The appellant contended that in terms of Sec. 86(6) the appellant is required to pay fee only when there is demand of service tax, interest and penalty - the amount thereof determines the amount of fee.   When there is no such demand by way of service tax, interest or penalty no fee would be payable.  The appellant relied on the following cases:

·  Zinc Ltd. V. Commissioner of Central Excise (Appeals), Vishakapatnam - 2008 -TMI - 31790 - CESTAT (Bangalore);

·  Taksal Pharma Pvt.

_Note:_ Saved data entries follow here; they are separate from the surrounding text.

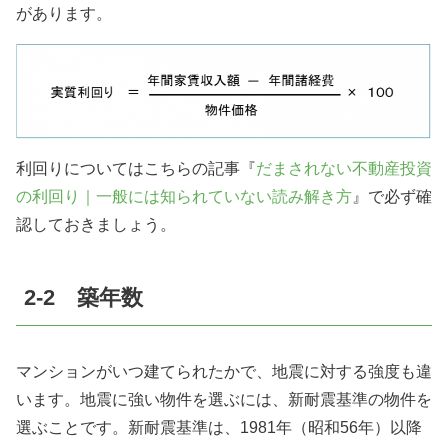
があります。
利回りについてはこちらの記事『
だまされない不動産投資
の利回り｜一般には知られていない読み解き方
』で必ず確
認しておきましょう。
2-2 築年数
マンションがいつ建てられたかで、地震に対する強度も違
います。地震に強い物件を選ぶには、新耐震基準の物件を
選ぶことです。新耐震基準は、1981年（昭和56年）以降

Ltd., V. CC (Airport) Mumbai, 2008 -TMI - 2586 - CESTAT, MUMBAI

       The tribunal observed that it would appear on a glance of Sec. 86 the appellant is required to pay fee between one thousand rupees and ten thousand rupees depending on the amount of service tax and interest demanded and penalty levied by any Central Excise Officer.   A new sub section (6A) was also inserted by the amendment No.2 of 2004 requiring payment of a fee of five hundred rupees on miscellaneous applications for stay or rectification of mistake application or for any other purpose as well as for restoration of appeal or an application.   It is evident from the provisions of Sec. 86(6) as they originally stood and stand now that if an assessee desires to prefer appeal in the Appellate Tribunal, he is required to pay the requisite fee.   They do not envisage exemption except in case of appeals by the department or cross objects by either the assessee or the department.

       The submission of the appellant is wholly misconceived and self defeating.   The tribunal held that even if the appeal were maintainable, the appellant is required to pay the minimum fee prescribed by the statute, that is, one thousand rupees.  The tribunal further analyzed the case laws relied on by the appellant.  In both the cases the appellant had already paid fee - in the first case, one thousand rupees  in each of the six appeals and in the second case, rupees five thousand.   The dispute arose on insistence of the Registry asking the appellant to pay further fee.   In the facts of the case, it was found that the fee already paid was sufficient.   These decisions cannot be cited in support of the proposition that no fee is payable.  The tribunal negatively decided in this case.